Why do organizations need leaders? If you think about leadership from a tribal, institutional, or even market perspective, then it is about controlling information and appropriately using the power you have been given, in order to achieve the organization’s aims. But communications have changed that, as we move into the network era, a move that had its foreshadowing with the invention of the printing press, and has been accelerating with every electronic medium invented since. As author and historian, Gwynne Dyer, has noted, “Tyranny was the solution to what was essentially a communications problem.”

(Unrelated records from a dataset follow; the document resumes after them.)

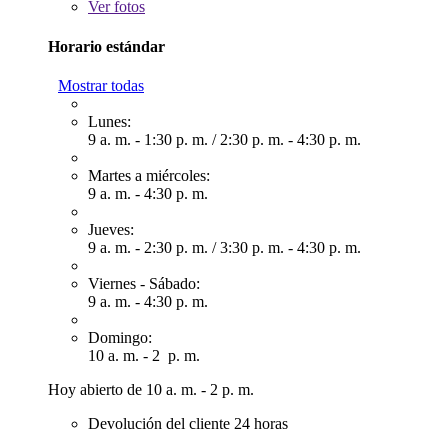
Ver
fotos
Horario estándar
Mostrar todas
Lunes:
9 a. m. - 1:30 p. m.
/
2:30 p. m. - 4:30 p. m.
Martes a miércoles:
9 a. m. - 4:30 p. m.
Jueves:
9 a. m. - 2:30 p. m.
/
3:30 p. m. - 4:30 p. m.
Viernes - Sábado:
9 a. m. - 4:30 p. m.
Domingo:
10 a. m. - 2 p. m.
Hoy abierto de 10 a. m. - 2 p. m.
Devolución del cliente 24 horas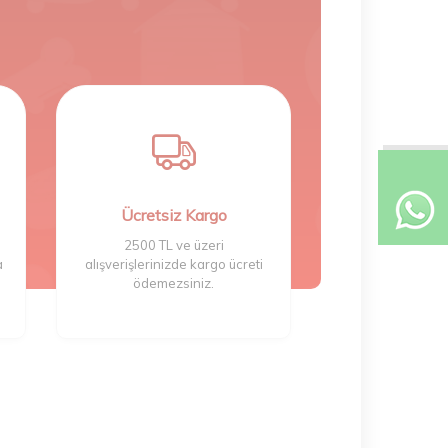
Ücretsiz Kargo
2500 TL ve üzeri
a
alışverişlerinizde kargo ücreti
ödemezsiniz.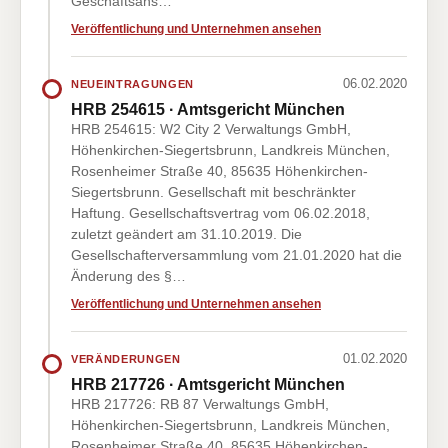
Geschäftsans…
Veröffentlichung und Unternehmen ansehen
06.02.2020
NEUEINTRAGUNGEN
HRB 254615 · Amtsgericht München
HRB 254615: W2 City 2 Verwaltungs GmbH,
Höhenkirchen-Siegertsbrunn, Landkreis München,
Rosenheimer Straße 40, 85635 Höhenkirchen-
Siegertsbrunn. Gesellschaft mit beschränkter
Haftung. Gesellschaftsvertrag vom 06.02.2018,
zuletzt geändert am 31.10.2019. Die
Gesellschafterversammlung vom 21.01.2020 hat die
Änderung des §…
Veröffentlichung und Unternehmen ansehen
01.02.2020
VERÄNDERUNGEN
HRB 217726 · Amtsgericht München
HRB 217726: RB 87 Verwaltungs GmbH,
Höhenkirchen-Siegertsbrunn, Landkreis München,
Rosenheimer Straße 40, 85635 Höhenkirchen-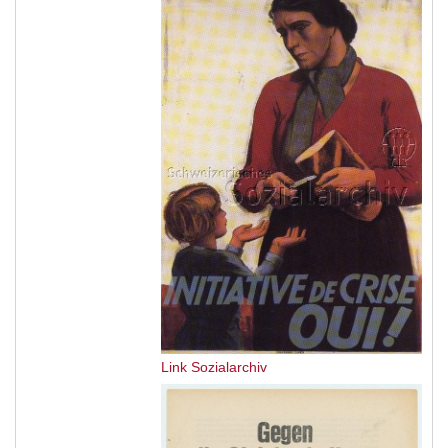
Link Sozialarchiv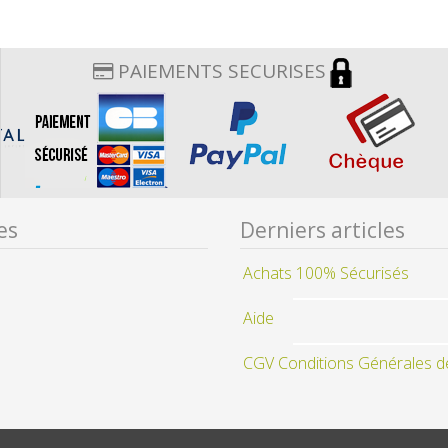
PAIEMENTS SECURISES
es
Derniers articles
Achats 100% Sécurisés
Aide
CGV Conditions Générales d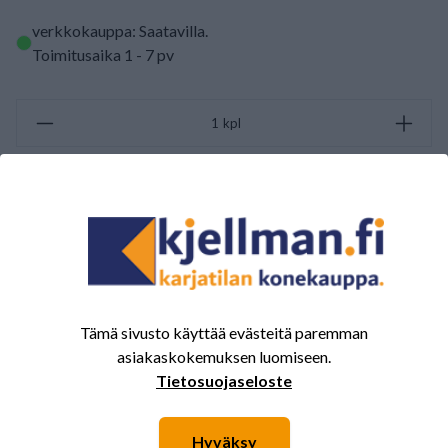
verkkokauppa: Saatavilla
.
Toimitusaika 1 - 7 pv
kpl
LISÄÄ OSTOSKORIIN
ARVOSTELUJEN YHTEENVETO
(0/5)
Yhteensä 0 Arvostelut
Tämä sivusto käyttää evästeitä paremman
5
0%
asiakaskokemuksen luomiseen.
4
0%
Tietosuojaseloste
3
0%
Hyväksy
2
0%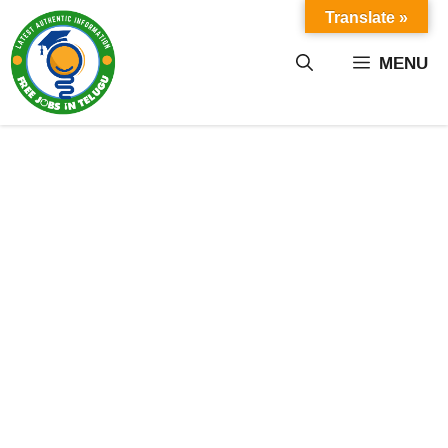
Skip
Translate »
to
content
MENU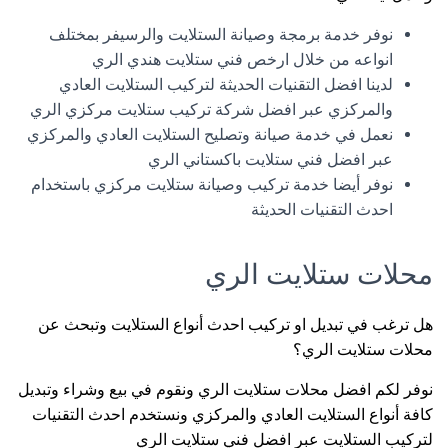
نوفر خدمة برمجة وصيانة الستلايت والرسيفر بمختلف
انواعه من خلال ارخص فني ستلايت هندي الري
لدينا افضل التقنيات الحديثة لتركيب الستلايت العادي
والمركزي عبر افضل شركة تركيب ستلايت مركزي الري
نعمل في خدمة صيانة وتصليح الستلايت العادي والمركزي
عبر افضل فني ستلايت باكستاني الري
نوفر أيضا خدمة تركيب وصيانة ستلايت مركزي باستخدام
احدث التقنيات الحديثة
محلات ستلايت الري
هل ترغب في تبديل او تركيب احدث أنواع الستلايت وتبحث عن
محلات ستلايت الري؟
نوفر لكم افضل محلات ستلايت الري ونقوم في بيع وشراء وتبديل
كافة أنواع الستلايت العادي والمركزي ونستخدم احدث التقنيات
لتركيب الستلايت عبر افضل فني ستلايت الري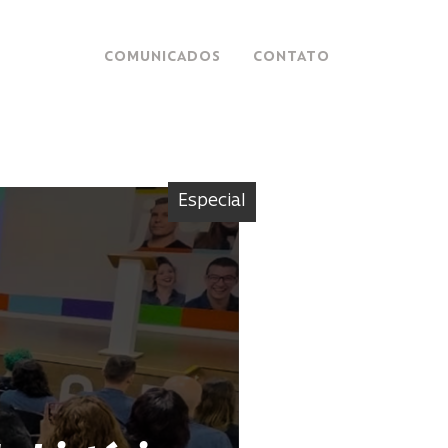
COMUNICADOS
CONTATO
Especial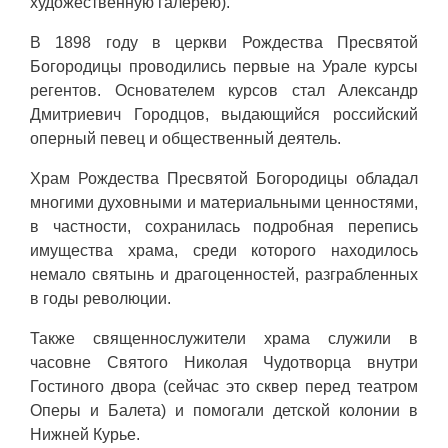
художественную галерею).
В 1898 году в церкви Рождества Пресвятой
Богородицы проводились первые на Урале курсы
регентов. Основателем курсов стал Александр
Дмитриевич Городцов, выдающийся российский
оперный певец и общественный деятель.
Храм Рождества Пресвятой Богородицы обладал
многими духовными и материальными ценностями,
в частности, сохранилась подробная перепись
имущества храма, среди которого находилось
немало святынь и драгоценностей, разграбленных
в годы революции.
Также священнослужители храма служили в
часовне Святого Николая Чудотворца внутри
Гостиного двора (сейчас это сквер перед театром
Оперы и Балета) и помогали детской колонии в
Нижней Курье.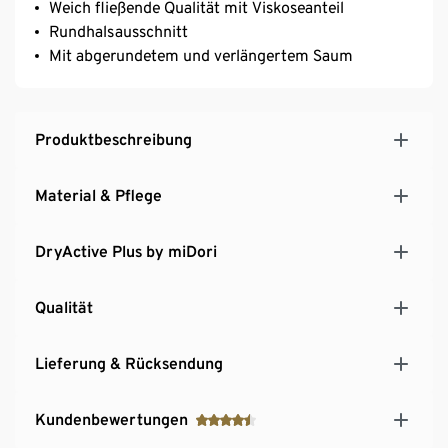
Weich fließende Qualität mit Viskoseanteil
Rundhalsausschnitt
Mit abgerundetem und verlängertem Saum
Produktbeschreibung
Material & Pflege
DryActive Plus by miDori
Qualität
Lieferung & Rücksendung
Kundenbewertungen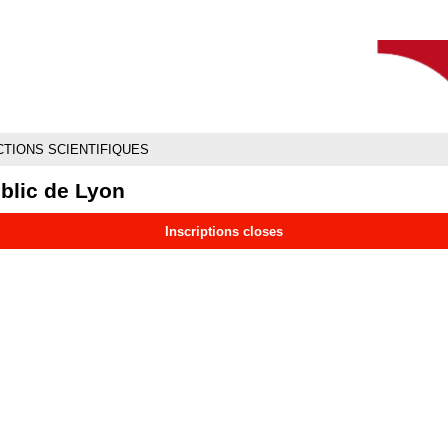
Aller
Navigation
Accès
Connexion
au
directs
contenu
TIONS SCIENTIFIQUES
ublic de Lyon
Inscriptions closes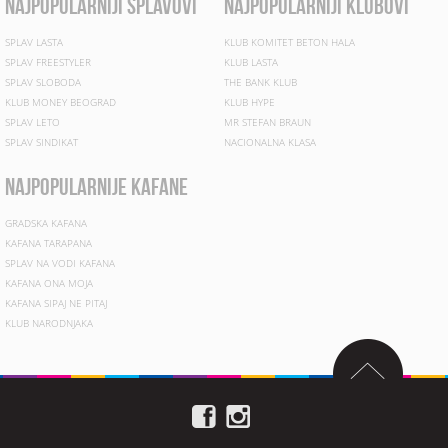
najpopularniji splavovi
najpopularniji klubovi
SPLAV LASTA
KLUB KOMITET BETON HALA
SPLAV FREESTYLER
KLUB LASTA
SPLAV SLOBODA
THE BANK KLUB
KLUB MONEY BEOGRAD
KLUB HYPE
SPLAV LETO
MR STEFAN BRAUN
SPLAV SINDIKAT
NACIONALNA KLASA
najpopularnije kafane
GRADSKA KAFANA
KAFANA TARAPANA
SPLAV NA VODI KAFANA
KAFANA ONA MOJA
KAFANA SIPAJ NE PITAJ
KLUB NARODNJAKA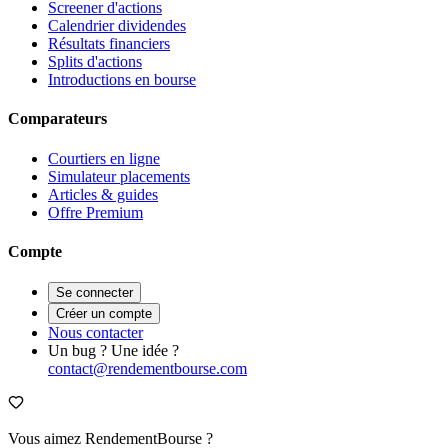
Screener d'actions
Calendrier dividendes
Résultats financiers
Splits d'actions
Introductions en bourse
Comparateurs
Courtiers en ligne
Simulateur placements
Articles & guides
Offre Premium
Compte
Se connecter
Créer un compte
Nous contacter
Un bug ? Une idée ?
contact@rendementbourse.com
Vous aimez RendementBourse ?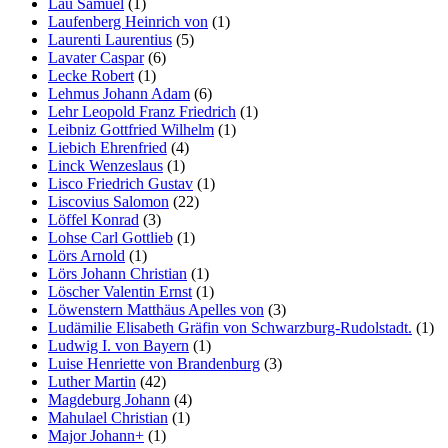
Lau Samuel
(1)
Laufenberg Heinrich von
(1)
Laurenti Laurentius
(5)
Lavater Caspar
(6)
Lecke Robert
(1)
Lehmus Johann Adam
(6)
Lehr Leopold Franz Friedrich
(1)
Leibniz Gottfried Wilhelm
(1)
Liebich Ehrenfried
(4)
Linck Wenzeslaus
(1)
Lisco Friedrich Gustav
(1)
Liscovius Salomon
(22)
Löffel Konrad
(3)
Lohse Carl Gottlieb
(1)
Lörs Arnold
(1)
Lörs Johann Christian
(1)
Löscher Valentin Ernst
(1)
Löwenstern Matthäus Apelles von
(3)
Ludämilie Elisabeth Gräfin von Schwarzburg-Rudolstadt.
(1)
Ludwig I. von Bayern
(1)
Luise Henriette von Brandenburg
(3)
Luther Martin
(42)
Magdeburg Johann
(4)
Mahulael Christian
(1)
Major Johann+
(1)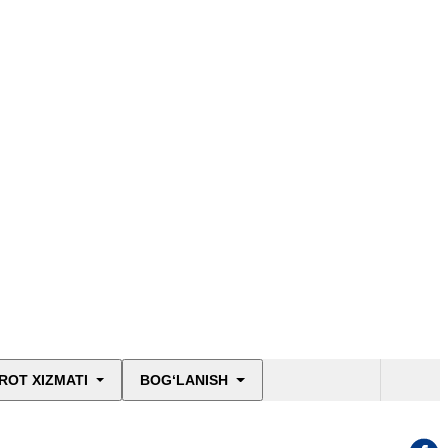
ROT XIZMATI
BOG‘LANISH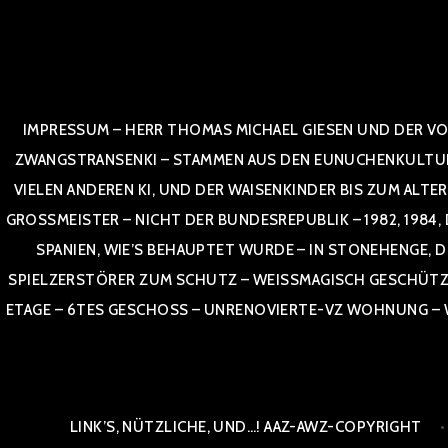
Zum
Inhalt
springen
IMPRESSUM – HERR THOMAS MICHAEL GIESEN UND DER VO
ZWANGSTRANSENKI – STAMMEN AUS DEN EUNUCHENKULTUREN,
VIELEN ANDEREN KI, UND DER WAISENKINDER BIS ZUM ALTE
OSSMEISTER – NICHT DER BUNDESREPUBLIK – 1982, 1984, DOR
NIEN, WIE’S BEHAUPTET WURDE – IN STONEHENGE, DE
SPIELZERSTÖRER ZUM SCHUTZ – WEISSMAGISCH GESCHÜTZT –
TAGE – 6TES GESCHOSS – UNRENOVIERTE-VZ WOHNUNG – WE
LINK’S, NÜTZLICHE, UND…! AAZ-AWZ-COPYRIGHT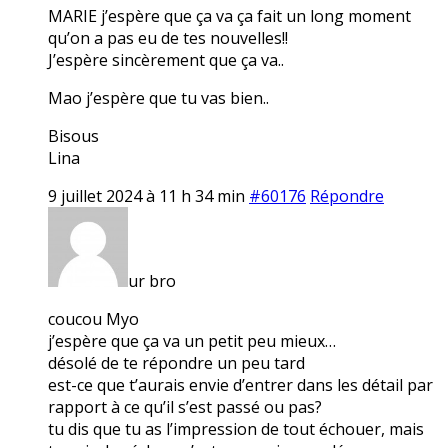
MARIE j’espère que ça va ça fait un long moment
qu’on a pas eu de tes nouvelles!!
J’espère sincèrement que ça va..
Mao j’espère que tu vas bien..
Bisous
Lina
9 juillet 2024 à 11 h 34 min
#60176
Répondre
ur bro
coucou Myo
j’espère que ça va un petit peu mieux…
désolé de te répondre un peu tard
est-ce que t’aurais envie d’entrer dans les détail par
rapport à ce qu’il s’est passé ou pas?
tu dis que tu as l’impression de tout échouer, mais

Modern democracy first appeared in the West only because the West was the first part of the world to develop mass communications. It was a technological advantage, not a cultural one – and as literacy and the technology of mass communications have spread around the world, all the other mass societies have begun to reclaim their heritage too. – Gwynne Dyer
While tribes were mostly cooperative, sharing freely amongst themselves, they had a near horizon for sharing, and were usually patriarchal for major decision-making. In networks, these tribal tendencies for control are not optimal. Neither are the more sophisticated control methods of institutions and those of markets. Thinking that the role of leadership is to act and make short-term decisions misses out on how well fully functioning human networks can deal with most problems without intervention from above. When managers and executives get involved, they often make things worse for those doing the day-to-day work. This is even more pronounced when those doing the work are connected to their peers in social networks and communities of practice that have established and trusted knowledge-sharing practices.
The real job of leaders today is to “hold the space”, and in order to hold it they need to first establish a space where connections are flourishing. Learning is connecting. In the network era:
- Leaders help make connections.
- Leaders are network weavers.
- Leaders model good learning behaviours.
- Leaders practice personal knowledge mastery.
Leaders do not waste their time with busy work, doing things that are best left to others. There is no more need for absolute rulers (tyrants) in the workplace. The measure of effective leadership is whether the organization can deal with exceptions and emergencies without the leader present. Good leaders are like good parents, letting go of control over time. Unless your organization is still an infant, it should not need leaders making decisions every day. If you are in a leadership position, what are doing to make your current role redundant so that you can move to the next level of personal development, not the next level in the hierarchy? Hierarchies and leadership by position are passé in the network era.